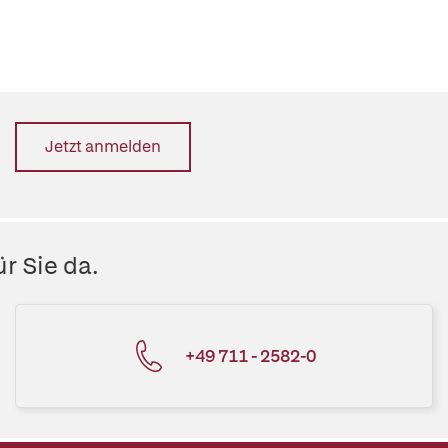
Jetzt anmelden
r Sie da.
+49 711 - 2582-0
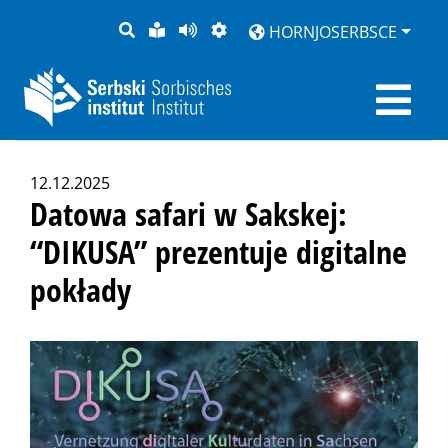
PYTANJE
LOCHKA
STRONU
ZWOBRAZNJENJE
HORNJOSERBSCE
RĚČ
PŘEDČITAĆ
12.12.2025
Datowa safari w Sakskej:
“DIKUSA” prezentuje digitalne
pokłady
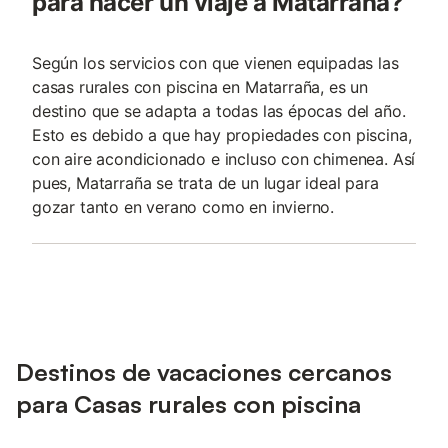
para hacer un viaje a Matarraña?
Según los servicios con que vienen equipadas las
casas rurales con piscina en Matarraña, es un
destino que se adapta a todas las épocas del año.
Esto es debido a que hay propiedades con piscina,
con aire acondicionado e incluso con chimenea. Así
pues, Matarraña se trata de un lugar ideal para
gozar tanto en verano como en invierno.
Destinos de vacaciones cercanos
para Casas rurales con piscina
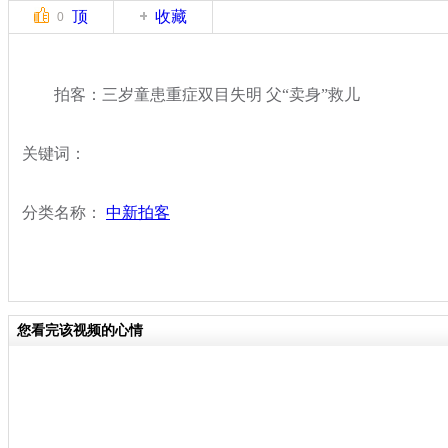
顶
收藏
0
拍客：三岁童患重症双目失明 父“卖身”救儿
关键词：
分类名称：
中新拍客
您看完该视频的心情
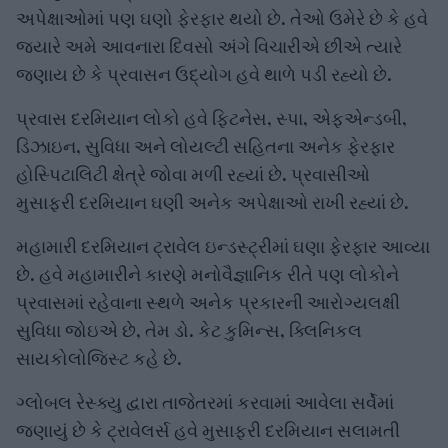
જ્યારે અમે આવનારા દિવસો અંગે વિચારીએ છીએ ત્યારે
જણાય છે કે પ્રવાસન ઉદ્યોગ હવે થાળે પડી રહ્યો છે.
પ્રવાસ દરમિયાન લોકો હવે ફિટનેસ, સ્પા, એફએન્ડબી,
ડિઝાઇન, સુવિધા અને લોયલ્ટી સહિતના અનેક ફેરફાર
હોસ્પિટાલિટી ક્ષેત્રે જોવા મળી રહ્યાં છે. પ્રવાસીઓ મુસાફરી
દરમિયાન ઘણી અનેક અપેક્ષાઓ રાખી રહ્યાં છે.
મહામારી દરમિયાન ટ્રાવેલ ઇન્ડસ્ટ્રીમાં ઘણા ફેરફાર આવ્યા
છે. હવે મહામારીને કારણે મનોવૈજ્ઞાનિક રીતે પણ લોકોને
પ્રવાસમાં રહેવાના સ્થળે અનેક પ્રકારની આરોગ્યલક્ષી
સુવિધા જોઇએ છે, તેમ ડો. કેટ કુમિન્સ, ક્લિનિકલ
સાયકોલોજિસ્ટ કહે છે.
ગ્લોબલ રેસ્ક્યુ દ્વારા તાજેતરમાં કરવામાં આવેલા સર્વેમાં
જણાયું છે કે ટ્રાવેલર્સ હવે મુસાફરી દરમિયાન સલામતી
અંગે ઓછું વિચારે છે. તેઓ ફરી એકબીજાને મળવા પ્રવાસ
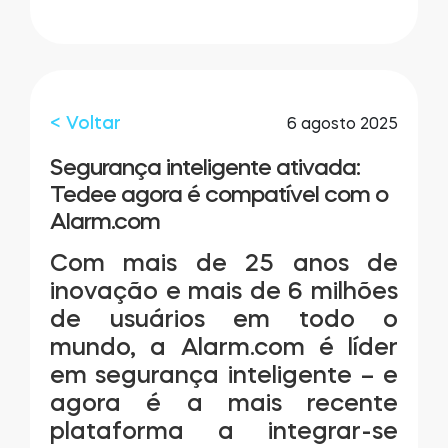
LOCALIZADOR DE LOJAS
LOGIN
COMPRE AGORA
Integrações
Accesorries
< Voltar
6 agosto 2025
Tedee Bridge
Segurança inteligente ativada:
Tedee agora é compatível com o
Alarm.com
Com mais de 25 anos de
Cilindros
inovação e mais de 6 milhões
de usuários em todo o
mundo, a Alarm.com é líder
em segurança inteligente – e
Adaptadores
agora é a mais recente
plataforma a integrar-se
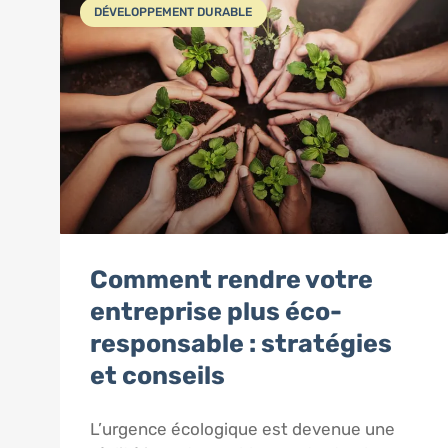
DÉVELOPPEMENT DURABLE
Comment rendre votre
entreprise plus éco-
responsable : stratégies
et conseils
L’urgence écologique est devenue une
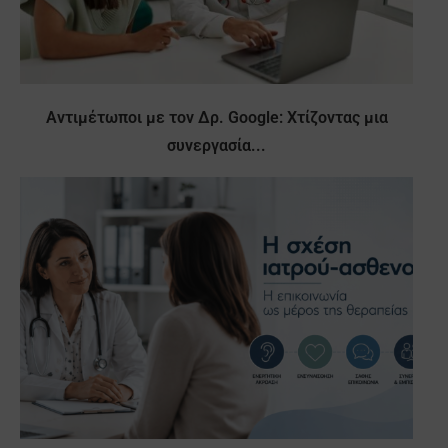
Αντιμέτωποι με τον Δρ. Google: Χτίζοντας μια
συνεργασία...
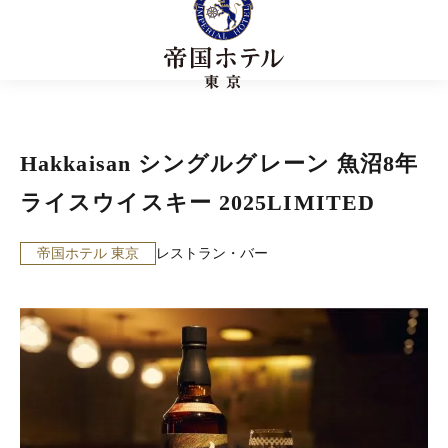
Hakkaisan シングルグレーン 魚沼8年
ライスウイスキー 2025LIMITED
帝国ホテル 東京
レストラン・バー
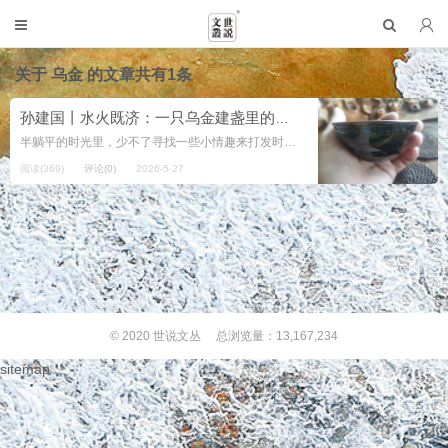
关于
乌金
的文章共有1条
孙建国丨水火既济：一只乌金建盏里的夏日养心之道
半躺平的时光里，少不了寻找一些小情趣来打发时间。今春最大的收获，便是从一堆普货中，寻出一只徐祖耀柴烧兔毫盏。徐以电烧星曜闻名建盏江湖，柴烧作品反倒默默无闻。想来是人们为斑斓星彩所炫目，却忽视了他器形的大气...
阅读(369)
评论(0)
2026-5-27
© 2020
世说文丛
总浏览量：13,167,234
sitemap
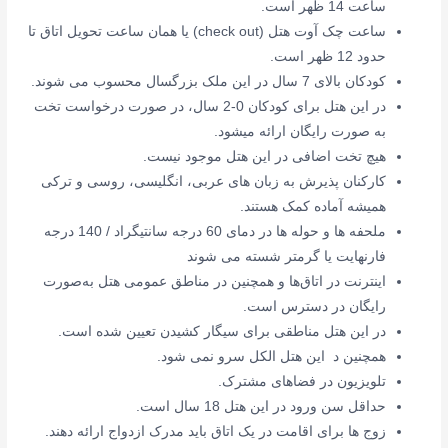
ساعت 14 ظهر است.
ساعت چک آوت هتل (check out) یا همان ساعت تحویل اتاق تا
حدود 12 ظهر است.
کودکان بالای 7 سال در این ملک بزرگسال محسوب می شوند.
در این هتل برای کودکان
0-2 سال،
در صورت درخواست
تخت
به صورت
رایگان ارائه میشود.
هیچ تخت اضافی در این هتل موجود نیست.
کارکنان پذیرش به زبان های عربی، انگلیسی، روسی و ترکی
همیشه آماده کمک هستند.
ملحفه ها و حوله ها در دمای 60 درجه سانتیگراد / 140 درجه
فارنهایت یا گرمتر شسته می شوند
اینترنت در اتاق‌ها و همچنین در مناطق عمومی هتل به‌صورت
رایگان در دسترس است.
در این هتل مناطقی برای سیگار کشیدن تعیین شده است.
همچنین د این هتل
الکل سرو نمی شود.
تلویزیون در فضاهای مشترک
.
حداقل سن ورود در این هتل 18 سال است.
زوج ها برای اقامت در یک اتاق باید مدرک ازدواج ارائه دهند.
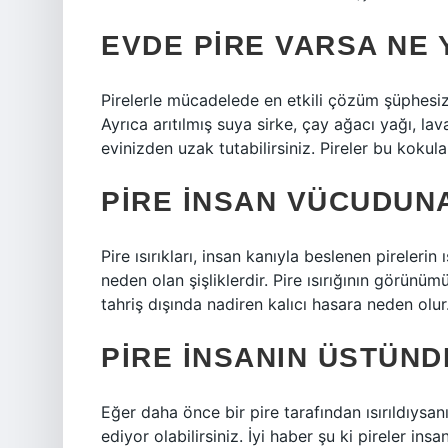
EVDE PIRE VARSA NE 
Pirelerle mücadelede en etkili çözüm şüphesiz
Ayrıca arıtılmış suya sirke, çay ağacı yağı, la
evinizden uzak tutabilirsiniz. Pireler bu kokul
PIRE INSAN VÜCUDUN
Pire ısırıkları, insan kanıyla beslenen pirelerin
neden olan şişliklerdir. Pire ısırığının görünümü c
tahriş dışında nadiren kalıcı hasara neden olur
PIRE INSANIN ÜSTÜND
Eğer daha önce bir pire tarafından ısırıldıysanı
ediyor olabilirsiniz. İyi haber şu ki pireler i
————
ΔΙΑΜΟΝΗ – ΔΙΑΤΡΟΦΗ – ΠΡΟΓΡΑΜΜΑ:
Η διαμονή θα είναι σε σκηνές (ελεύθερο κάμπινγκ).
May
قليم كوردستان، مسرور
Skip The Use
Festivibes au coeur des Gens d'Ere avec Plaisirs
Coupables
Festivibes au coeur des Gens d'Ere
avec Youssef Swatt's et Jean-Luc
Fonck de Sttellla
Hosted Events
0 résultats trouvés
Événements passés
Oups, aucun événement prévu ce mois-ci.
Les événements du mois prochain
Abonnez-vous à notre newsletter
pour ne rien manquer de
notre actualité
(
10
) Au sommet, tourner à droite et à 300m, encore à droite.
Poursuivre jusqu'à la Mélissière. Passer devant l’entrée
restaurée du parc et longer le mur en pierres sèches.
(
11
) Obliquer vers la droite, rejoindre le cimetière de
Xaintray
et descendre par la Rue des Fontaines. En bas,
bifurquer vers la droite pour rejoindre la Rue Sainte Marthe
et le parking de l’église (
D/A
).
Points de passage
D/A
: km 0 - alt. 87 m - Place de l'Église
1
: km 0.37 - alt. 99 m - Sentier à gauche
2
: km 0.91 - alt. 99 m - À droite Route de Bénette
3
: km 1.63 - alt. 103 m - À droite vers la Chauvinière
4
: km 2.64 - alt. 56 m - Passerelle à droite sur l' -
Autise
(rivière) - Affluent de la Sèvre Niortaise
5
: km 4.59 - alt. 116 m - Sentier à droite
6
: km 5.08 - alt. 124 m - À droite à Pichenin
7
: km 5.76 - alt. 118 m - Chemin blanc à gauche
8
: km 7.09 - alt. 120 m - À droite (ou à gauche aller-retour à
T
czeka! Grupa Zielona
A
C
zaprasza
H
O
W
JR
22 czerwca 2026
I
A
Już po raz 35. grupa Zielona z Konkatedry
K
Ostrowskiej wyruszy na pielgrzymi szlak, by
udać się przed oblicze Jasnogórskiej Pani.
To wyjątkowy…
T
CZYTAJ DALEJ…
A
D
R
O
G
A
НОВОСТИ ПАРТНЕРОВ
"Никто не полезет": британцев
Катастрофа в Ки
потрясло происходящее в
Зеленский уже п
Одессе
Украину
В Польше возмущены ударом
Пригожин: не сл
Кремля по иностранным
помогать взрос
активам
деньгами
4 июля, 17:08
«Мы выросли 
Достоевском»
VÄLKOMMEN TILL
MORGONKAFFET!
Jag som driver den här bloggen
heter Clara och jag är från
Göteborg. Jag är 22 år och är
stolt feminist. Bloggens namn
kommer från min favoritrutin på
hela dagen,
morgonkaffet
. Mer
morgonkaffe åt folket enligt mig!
————
▸ TASK ITEM
Print exactly the lines above that run from the one with "Jetzt anmelden" to the one with "છે. હવે મહામારીને", both included. No pictures.

▸ SOLUTION
Jetzt anmelden
r Sie da.
+49 711 - 2582-0
PYTANJE
LOCHKA
STRONU
ZWOBRAZNJENJE
HORNJOSERBSCE
RĚČ
PŘEDČITAĆ
12.12.2025
Datowa safari w Sakskej:
“DIKUSA” prezentuje digitalne
pokłady
para hacer un viaje a Matarraña?
Según los servicios con que vienen equipadas las
casas rurales con piscina en Matarraña, es un
destino que se adapta a todas las épocas del año.
Esto es debido a que hay propiedades con piscina,
con aire acondicionado e incluso con chimenea. Así
pues, Matarraña se trata de un lugar ideal para
gozar tanto en verano como en invierno.
Destinos de vacaciones cercanos
para Casas rurales con piscina
顶
收藏
0
拍客：三岁童患重症双目失明 父“卖身”救儿
关键词：
分类名称：
中新拍客
您看完该视频的心情
જ્યારે અમે આવનારા દિવસો અંગે વિચારીએ છીએ ત્યારે
જણાય છે કે પ્રવાસન ઉદ્યોગ હવે થાળે પડી રહ્યો છે.
પ્રવાસ દરમિયાન લોકો હવે ફિટનેસ, સ્પા, એફએન્ડબી,
ડિઝાઇન, સુવિધા અને લોયલ્ટી સહિતના અનેક ફેરફાર
હોસ્પિટાલિટી ક્ષેત્રે જોવા મળી રહ્યાં છે. પ્રવાસીઓ મુસાફરી
દરમિયાન ઘણી અનેક અપેક્ષાઓ રાખી રહ્યાં છે.
મહામારી દરમિયાન ટ્રાવેલ ઇન્ડસ્ટ્રીમાં ઘણા ફેરફાર આવ્યા
છે. હવે મહામારીને કારણે મનોવૈજ્ઞાનિક રીતે પણ લોકોને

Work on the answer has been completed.